When we got to the theater, and I stopped shaking in anticipation, we found out that the movie had already started and was about an hour in. My aunt asked me what I wanted to do, and I suggested that we just go in. She had already seen it and I had already read the book. I knew what was going to happen, or so I thought. As we sat down with our popcorn I was hypnotized. It was during the trash compactor scene, when Han fires his blaster, only to watch it ricochet inside the magnetically sealed walls. I had never seen an effect like that! I was used to slow-moving animated phaser beams from Star Trek reruns. I think my jaw dropped into my popcorn.

The movie just got better and better as it went, and the space battle and lightsaber duel really got my attention. When it was over, we stayed and watched it again. I would have watched it a third time, but we had to get home. I spent an hour trying to describe the movie and its effects to my grandparents, who humored me by watching me try to mime the lightsaber duel. When my dad got home, I told him we had to go see it right away. We saw it at the nearby drive-in the next weekend. When I started school, I wore a blue t-shirt that read, “May the Force Be With You.”

All of that said, I thought the sequels got weaker as they went. I know where I was 26 years ago today. I was at the theater seeing ‘The Empire Strikes Back” at age 15. When we walked out of the theater, I was still in shock, not believing that Darth Vader was Luke Skywalker’s father. I couldn’t believe that Obi-Wan Kenobi had lied to Luke. Yes, I know it’s true “from a certain point of view.” Poodoo, I say. From that certain point of view, Darth Vader was a title and a name, not a name and a name. That’s why Obi-Wan called him “Darth” in Star Wars, and not Vader, right? Remember the line, “Only a master of evil, Darth.” It was his first name, for crying out loud!! I saw Return of the Jedi the week after I graduated from high school. It was literally the first movie that I attended myself. I was working nights, so I went to a matinee. I saw it twice more the same week, just for the lightsaber fights. By that time, I was starting to see the weakness of the plots, but I didn’t care.

There are so many contradictions in the sequels and prequels that followed Star Wars that I can hardly watch the first one anymore without catching them in a continuity error in one of the subsequently made movies. I’m sure you can scour a message board somewhere and find a list longer than my arm.
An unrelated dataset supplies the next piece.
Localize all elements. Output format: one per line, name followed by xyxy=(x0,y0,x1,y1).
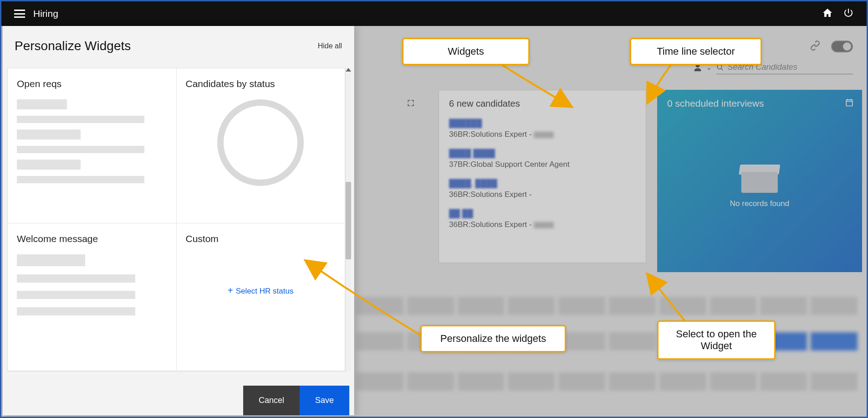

That’s not what I’m about.

I still recall the effect that the movie had on me at that time. I still have a movie magazine that covered Star Wars, 2001, and Forbidden Planet, arguably the best sci-fi (or SF, as Starlog magazine insisted it be called) movies of the past three decades. I became a regular reader of Starlog, and scanned the newspapers every day for hints of a sequel or a TV series. Logan’s Run had just been picked up as a series, so why not Star Wars, right? Well, Logan’s Run didn’t turn out to be very good as a series, so it’s probably just as well. I bought the MAD magazine and Cracked parodies. I bought trading cards and put them in story order. I would play Meco’s Star Wars disco record whenever I saw it in a jukebox. I may have become the slightest bit obsessive. Those who know me are not shocked to read this, I’m sure. The next year, when Alan Dean Foster’s Splinter of the Mind’s Eye came out, I was all over it. Same thing with Han Solo at Star’s End, by Brian Daley. I could not resist anything that had the Star Wars logo on it. I still remember getting the four Star Wars glasses at Burger King. I can still see my dad and myself drinking Coke at the Burger King in front of Cherryland Mall in Traverse City, just so I could get more glasses.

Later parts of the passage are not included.